Por Lucas Rizzi SÃO PAULO, 03 OUT (ANSA) - Tido como um dos grandes vencedores das eleições municipais de 2016, o PSDB, que conquistou a maior cidade do Brasil, São Paulo, e outros 792 municípios, sai das urnas com um grande patrimônio eleitoral, mas também em um ambiente de tensão.   


O responsável pela maior vitória tucana, João Doria, foi bancado pelo governador paulista, Geraldo Alckmin, que desafiou os caciques do partido para indicar alguém sem experiência em campanhas e que parecia ter poucas chances de se eleger. Com o triunfo do pupilo, Alckmin ganha impulso para disputar a Presidência da República em 2018.   


"O partido que sai com tensões mais fortes é o PSDB", diz o professor Rodrigo Prando, cientista político da Universidade Mackenzie. Além do governador, a sigla abriga outros dois nomes com pretensões presidenciais: o senador Aécio Neves e o chanceler José Serra. Não é novidade para ninguém que os três não se bicam.   


"O problema maior do PSDB é que tem o Aécio com um patrimônio de votos, o Serra em um ministério importante e o Alckmin, que apostou em um nome no qual ninguém apostaria", acrescenta. Por outro lado, o partido tem o que comemorar. Além de levar a joia da coroa, São Paulo, manteve Teresina (PI) e disputará o segundo turno em outras oito capitais: Belém (PA), Manaus (AM), Porto Alegre (RS), Campo Grande (MS), Porto Velho (RO), Belo Horizonte (MG), Cuiabá (MT) e Maceió (AL).   


O número de prefeituras tucanas subiu de 686 em 2012 para 793 em 2016, uma expansão de 15,6%. Outras siglas que tiveram bom desempenho foram PMDB (de 1.015 para 1.028) - apesar das derrotas doloridas em São Paulo e Rio de Janeiro - e PSD, que desbancou o PT como terceiro maior partido do país em número de prefeituras, com 539.   

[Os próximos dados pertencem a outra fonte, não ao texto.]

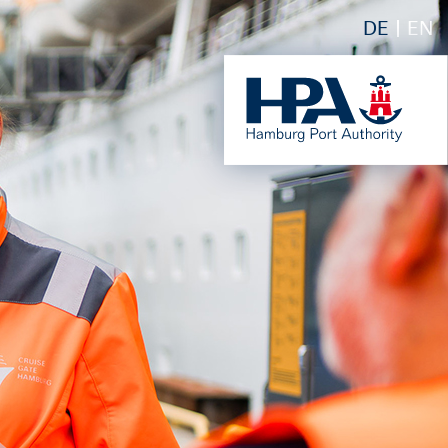
DE
EN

"Tem algo que não tem aparecido muito nas análises, que é o desempenho do PSD. É um partido que pega uma espécie de espólio do DEM. Mas o quadro que estamos vendo é de certa perda de estrutura do sistema partidário", explica André Borges de Carvalho, cientista político da Universidade de Brasília (UnB), destacando o aumento da fragmentação entre as siglas.   


O curioso é que os dois partidos com mais cidades, PMDB e PSDB, estão juntos no governo Temer, apesar da impopularidade do presidente da República - como pôde sentir nas urnas a candidata peemedebista em São Paulo, Marta Suplicy. "Mas o fortalecimento geral do PMDB e do PSDB pode arrefecer os ânimos do 'Fora, Temer'. Vai continuar existindo, mas pode diminuir", ressalta Prando.   

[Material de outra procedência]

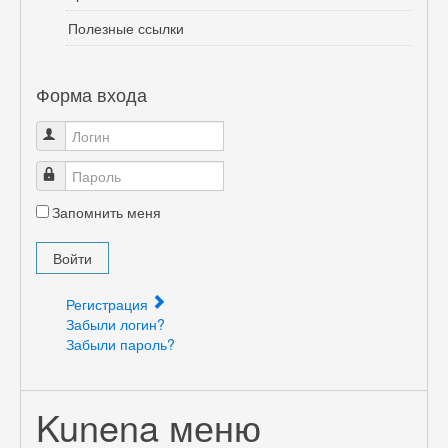
Полезные ссылки
Форма входа
Логин
Пароль
Запомнить меня
Войти
Регистрация
Забыли логин?
Забыли пароль?
Kunena меню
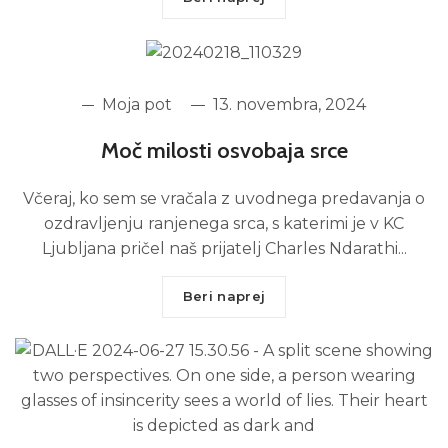
Moja pot
13. novembra, 2024
Moč milosti osvobaja srce
Včeraj, ko sem se vračala z uvodnega predavanja o
ozdravljenju ranjenega srca, s katerimi je v KC
Ljubljana pričel naš prijatelj Charles Ndarathi...
Beri naprej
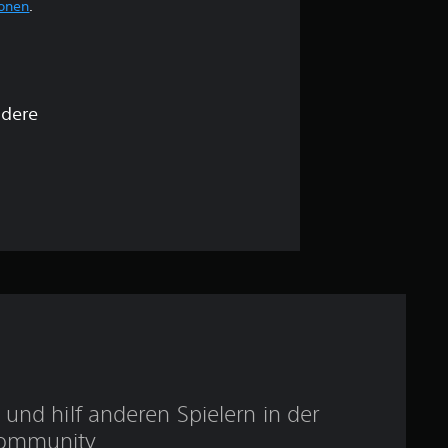
ionen
.
e
B
e
ndere
w
e
r
t
u
n
g
und hilf anderen Spielern in der
ommunity.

Outro efeito das eleições municipais de 2016 é o esvaziamento do campo da esquerda. Com a derrocada do PT, embora a sigla se identifique hoje mais com a social-democracia europeia, não há, em um primeiro momento, um partido que possa ocupar o espaço deixado dentro desse campo ideológico.   


"Acho que o Psol, apesar de ter tido um bom desempenho, indo para o segundo turno em Belém e Rio de Janeiro, não tem condição de ocupar o vazio deixado pelo PT porque é um partido muito pequeno. Ele praticamente não existe fora das grandes cidades", diz Carvalho.   


Para ele, um candidato a preencher esse vácuo é o PSB, em que pese a queda no número de prefeituras de 434 para 414. "O PSB tem mais condição de ocupar esse espaço do que o Psol, é um partido mais pragmático", completa o cientista político da UnB.